Necloracle orquestaron una puesta en escena ritualística con calaveras y candelabros al servicio de su black metal á là Watain, bastante en sintonía en lo teatral con Pestkraft, quienes sumaron incienso y capuchas negras a su celebración maligna. Antes de su actuación pudimos disfrutar del black metal, repleto de medios tiempos y pasajes densos y envolventes, de los americanos Demoncy, quienes repasaron entero su disco "Joined in Darkness". Toda una rareza digna de un festival como este.

Pero si hubo un show que brilló por encima de los demás en esta edición del Winds of Agony fue el de Triumph of Death. Su descarga marcó la diferencia. Por su actitud, sonido, respuesta del público y, sobre todo, por sus temas. Abrieron con unas aceleradas “The Third of the Storms (Evoked Damnation)” y “Massacra”, con las que arrancaban su célebre EP de 1984 “Apocalyptic Raids”, para seguir con “Maniac”, los riffs pesados de “Blood Insanity” y “Decapitator”, de su demo homónima.

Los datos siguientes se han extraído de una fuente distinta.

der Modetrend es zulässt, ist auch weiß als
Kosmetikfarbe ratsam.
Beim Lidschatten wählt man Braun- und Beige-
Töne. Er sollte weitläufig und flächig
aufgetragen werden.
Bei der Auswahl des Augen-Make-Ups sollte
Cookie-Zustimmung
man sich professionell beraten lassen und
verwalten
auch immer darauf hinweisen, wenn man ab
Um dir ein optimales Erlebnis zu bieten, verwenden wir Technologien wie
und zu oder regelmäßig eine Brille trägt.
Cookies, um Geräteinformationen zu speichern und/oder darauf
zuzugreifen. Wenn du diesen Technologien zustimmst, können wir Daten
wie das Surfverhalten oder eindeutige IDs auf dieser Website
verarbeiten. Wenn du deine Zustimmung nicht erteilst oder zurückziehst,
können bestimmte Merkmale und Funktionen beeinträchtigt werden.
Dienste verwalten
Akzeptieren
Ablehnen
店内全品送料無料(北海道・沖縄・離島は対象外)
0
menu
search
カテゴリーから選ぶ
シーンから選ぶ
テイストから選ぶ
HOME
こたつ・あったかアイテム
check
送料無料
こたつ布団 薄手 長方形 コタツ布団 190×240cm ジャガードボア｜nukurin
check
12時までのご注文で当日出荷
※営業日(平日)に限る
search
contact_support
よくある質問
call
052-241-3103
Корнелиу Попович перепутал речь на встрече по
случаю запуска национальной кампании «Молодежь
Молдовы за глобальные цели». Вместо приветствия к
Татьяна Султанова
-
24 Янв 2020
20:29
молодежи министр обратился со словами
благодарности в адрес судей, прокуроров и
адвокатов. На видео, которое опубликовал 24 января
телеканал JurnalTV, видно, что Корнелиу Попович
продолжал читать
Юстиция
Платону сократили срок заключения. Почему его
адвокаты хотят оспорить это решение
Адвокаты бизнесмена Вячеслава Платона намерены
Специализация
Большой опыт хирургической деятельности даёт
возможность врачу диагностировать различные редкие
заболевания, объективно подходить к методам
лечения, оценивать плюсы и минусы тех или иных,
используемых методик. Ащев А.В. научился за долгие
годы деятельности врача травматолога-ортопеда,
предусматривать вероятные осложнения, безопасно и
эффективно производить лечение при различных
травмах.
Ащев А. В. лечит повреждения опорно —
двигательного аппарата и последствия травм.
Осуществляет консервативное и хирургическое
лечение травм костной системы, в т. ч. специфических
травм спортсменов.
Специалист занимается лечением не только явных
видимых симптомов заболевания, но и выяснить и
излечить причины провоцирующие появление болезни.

Ráfagas de guitarra cortantes; suciedad y urgencia entre el black metal, el thrash y el crust-punk. Dobles bombos. Pogos caóticos en la pista. La bajista Jamie Lee Cussigh se mostró firme al bajo, contagiando con su energía a las primeras filas, mientras que Tom G. Warrior, icono del metal extremo, centró todas las miradas y reveló un gran sentido del humor, refiriéndose, por ejemplo, a su onomatopeia más utilizada, “Ugh!”, como su mayor legado. Marcando el clímax sonaron “Messiah”, extraída de “Satanic Rites”, una aplaudida “Visions of Mortality” de Celtic Frost, y el medio tiempo arrastrado de “Triumph of Death”. Triunfadores y muy vivos.